Ahat paused to feel the warm waves of understanding rolling across the shorelines of the many minds assembled. Then he continued.
“But there is a capacity present in your species that goes beyond that. It goes beyond the rational self-interest of cooperation and collaboration. It is most fully developed when there is less to go around and when it includes those who are different and condemned as lesser. That is the treasure that we must protect.

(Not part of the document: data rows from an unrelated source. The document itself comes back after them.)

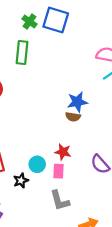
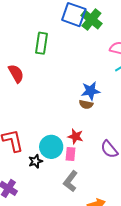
green cross: (30, 22) -> (91, 19), moved, size x1.5
cyan circle: (37, 164) -> (51, 147), size x1.5
gray L-shape: (60, 201) -> (71, 181), turned 50

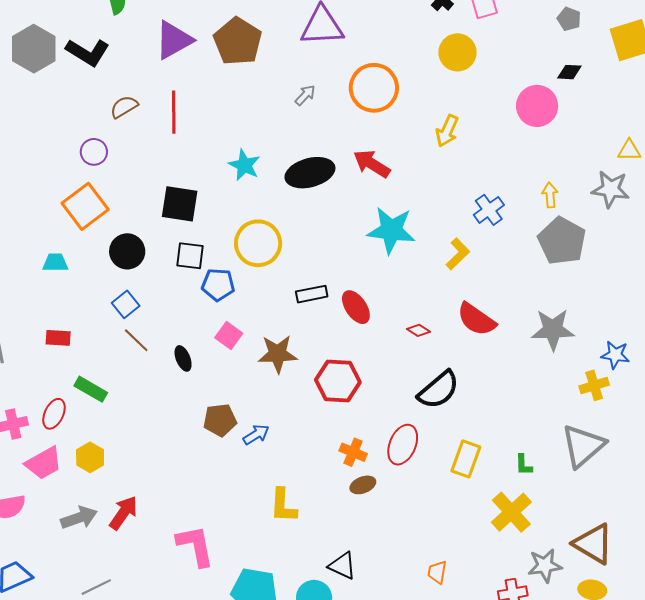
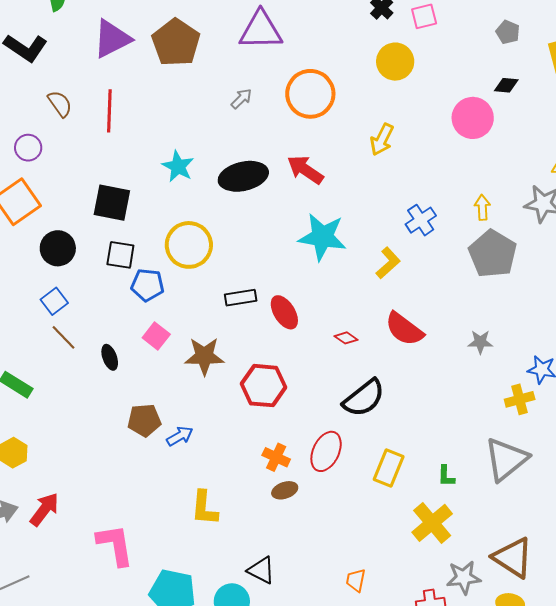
brown semicircle: (124, 107) -> (60, 104), turned 84
gray star: (553, 330) -> (480, 342), size x0.6

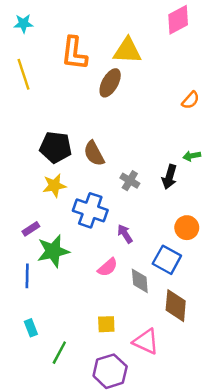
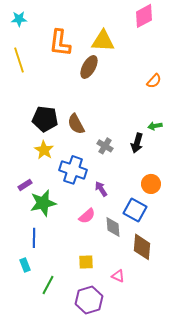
yellow star: (54, 186) -> (44, 150), turned -30
blue line: (27, 276) -> (34, 238), moved
pink triangle: (146, 341) -> (118, 276), size x0.6

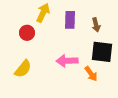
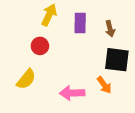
red circle: (27, 33) -> (40, 46), moved
pink arrow: (67, 61) -> (72, 93), moved

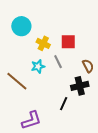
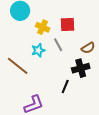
brown semicircle: (88, 66) -> (88, 48), turned 88

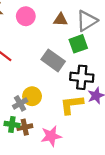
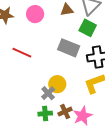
green square: (78, 44) -> (88, 28), turned -30
brown cross: (25, 127) -> (65, 112), moved

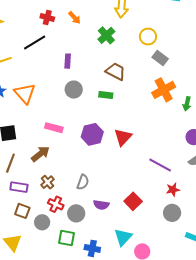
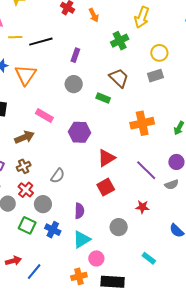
black line: (35, 43) -> (41, 42), moved
gray rectangle: (160, 58) -> (155, 76), moved, turned -70
orange cross: (164, 90) -> (142, 123), moved
red triangle: (123, 137) -> (106, 158), moved
purple line: (160, 165) -> (146, 170), moved
red square: (133, 201) -> (106, 187), moved
purple semicircle: (101, 205) -> (79, 211), moved, turned -112
gray circle: (172, 213) -> (119, 227), moved
blue cross: (92, 248) -> (53, 230), moved

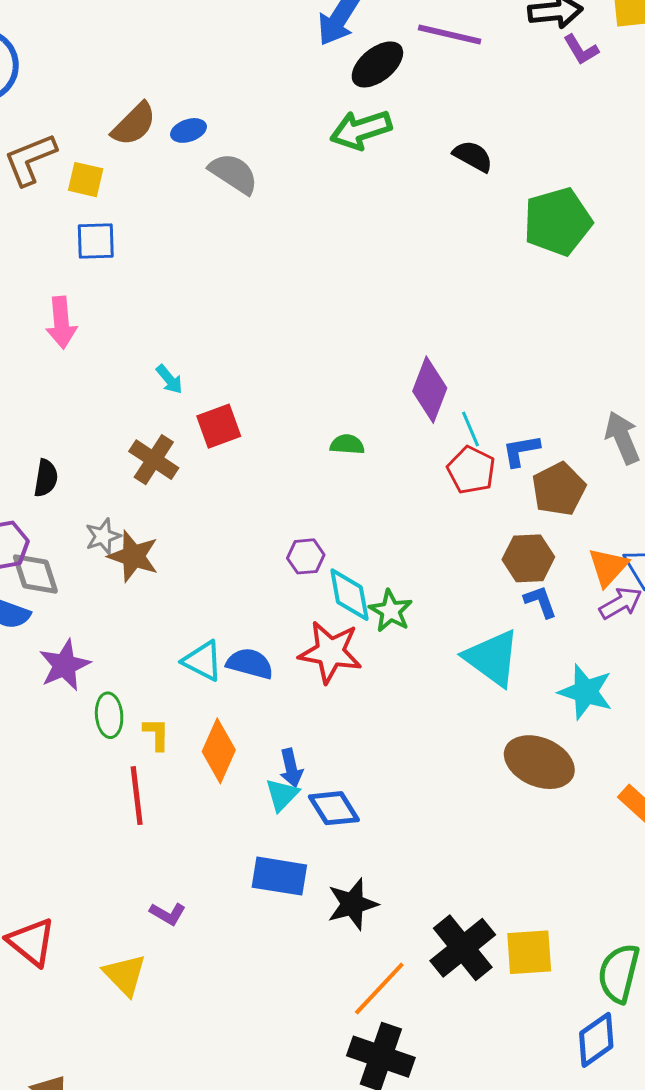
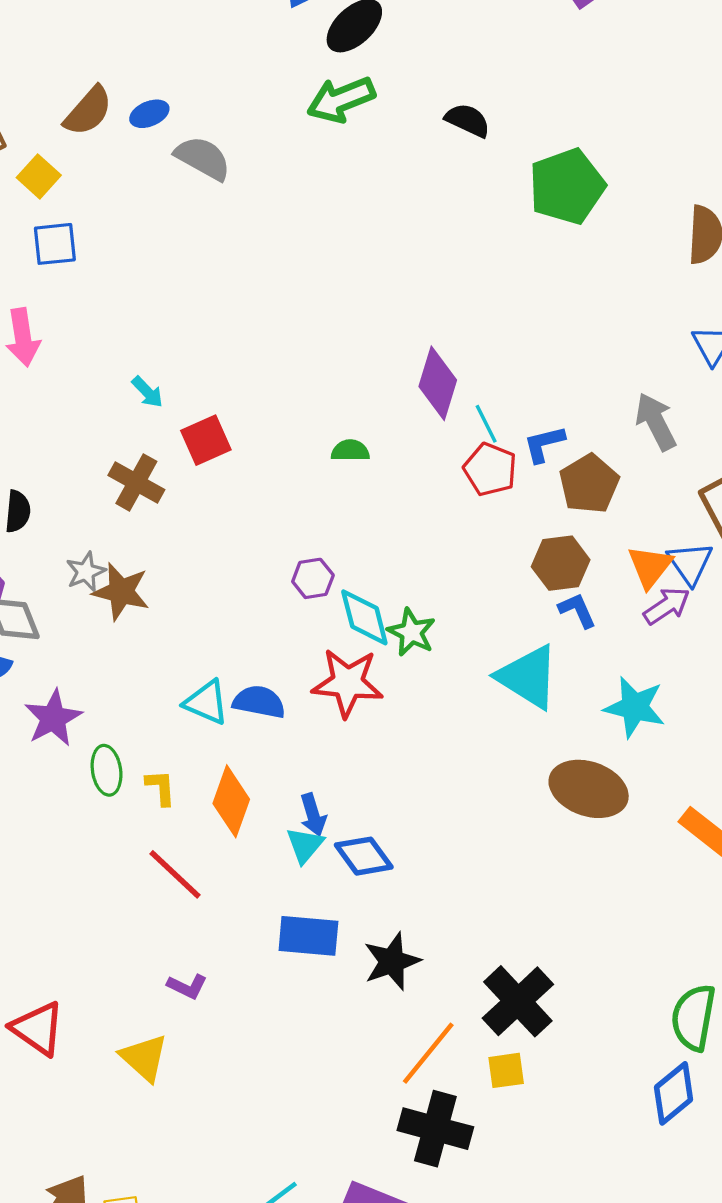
yellow square: (86, 180) -> (39, 176), turned 33
red line: (137, 796) -> (175, 874), moved, turned -36
yellow square: (529, 952) -> (506, 1070), moved, size x0.7

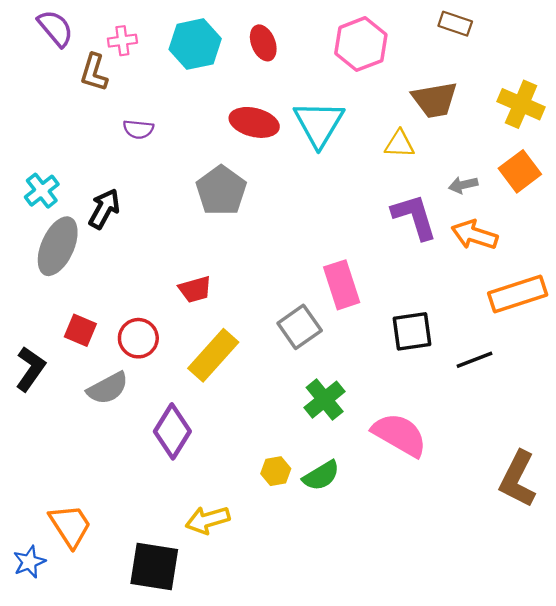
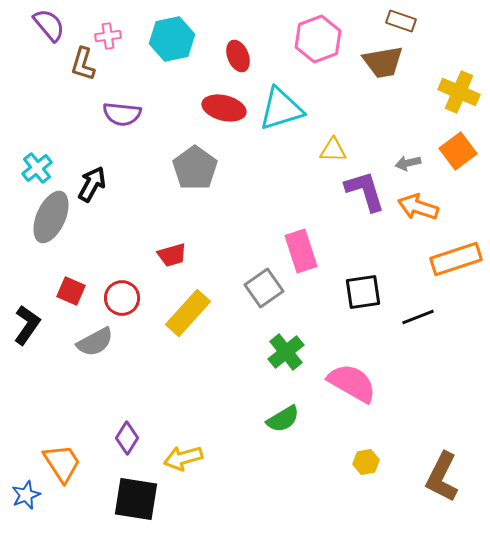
red ellipse: (263, 43) -> (238, 56), moved
brown trapezoid: (435, 100) -> (383, 62), moved
cyan triangle: (319, 124) -> (281, 109), turned 42
purple semicircle: (138, 129) -> (122, 114), size x1.4
yellow triangle: (400, 144) -> (333, 150), moved
purple diamond: (172, 431) -> (127, 438), moved, size x0.7
yellow hexagon: (276, 471) -> (366, 462), moved
brown L-shape: (518, 479) -> (442, 477), moved

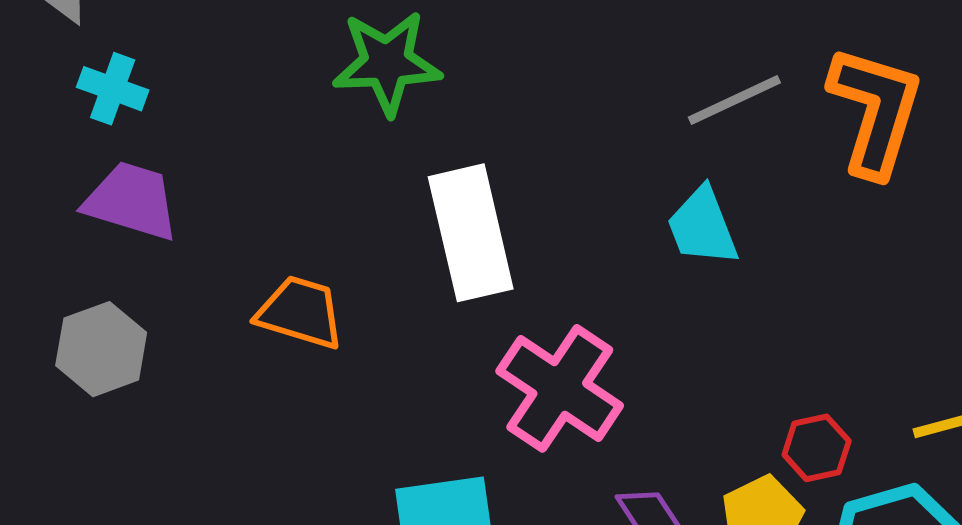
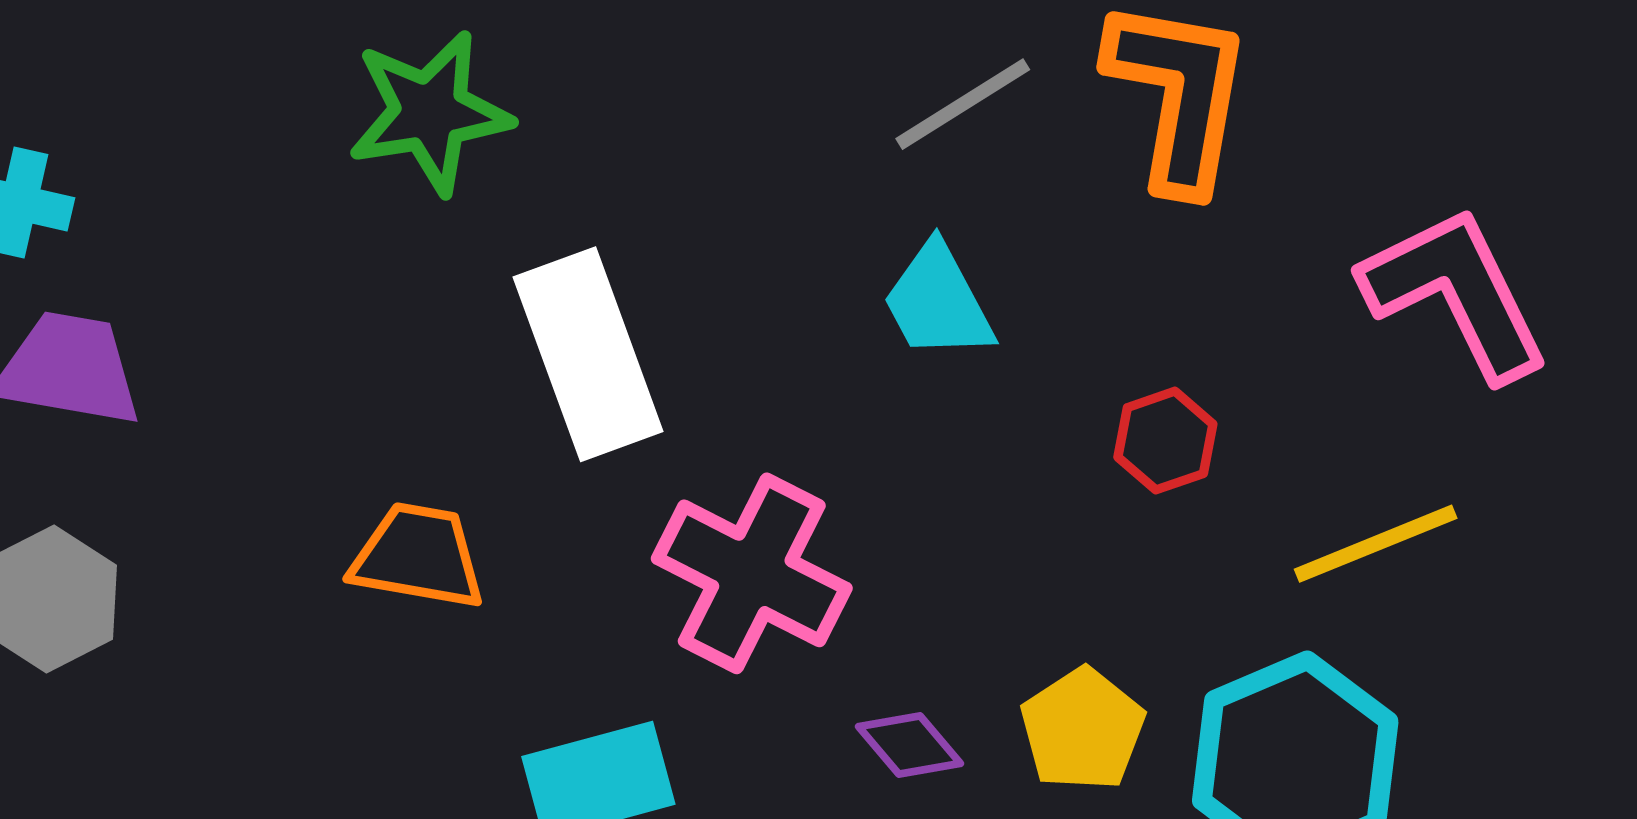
orange trapezoid: (300, 312) -> (418, 556), moved
red hexagon: (817, 448) -> (1165, 441), moved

“There is much to do in the next 24 hours. I would like to suggest that we divide that work up among us now and then meet at this time tomorrow–whenever that is in your part of the world. Then we will meet again and share what we have learned with one another. I’ll leave it to you to find your natural peers among those who are assembled here. Each of us has psychic abilities or we couldn’t be communicating with one another. But we are also part of communities, whose fate now rests in our hands. Let’s talk with them, reassure them if we can, and discover which elements in their lives are most important to them.
“The collective consciousness is telling most human beings today that there are forces allied against their aspirations which are too strong to resist. Therefore, a question that hangs in the balance is this: can enough people remember that the quality of their future lives really resides inside their own hearts and minds?
“Since so much initial damage has already been done, I suggest that we leave the blindness in place for another day. It may give some a chance to make friends with their own inner being and to remember that they have the power to affect the future for themselves, and for all of us.”
Then Ahat opened his eyes, climbed down from the roof of the ferry, and rejoined this psychic friend on deck.
“So, tell me, what are you hearing from the people around you?”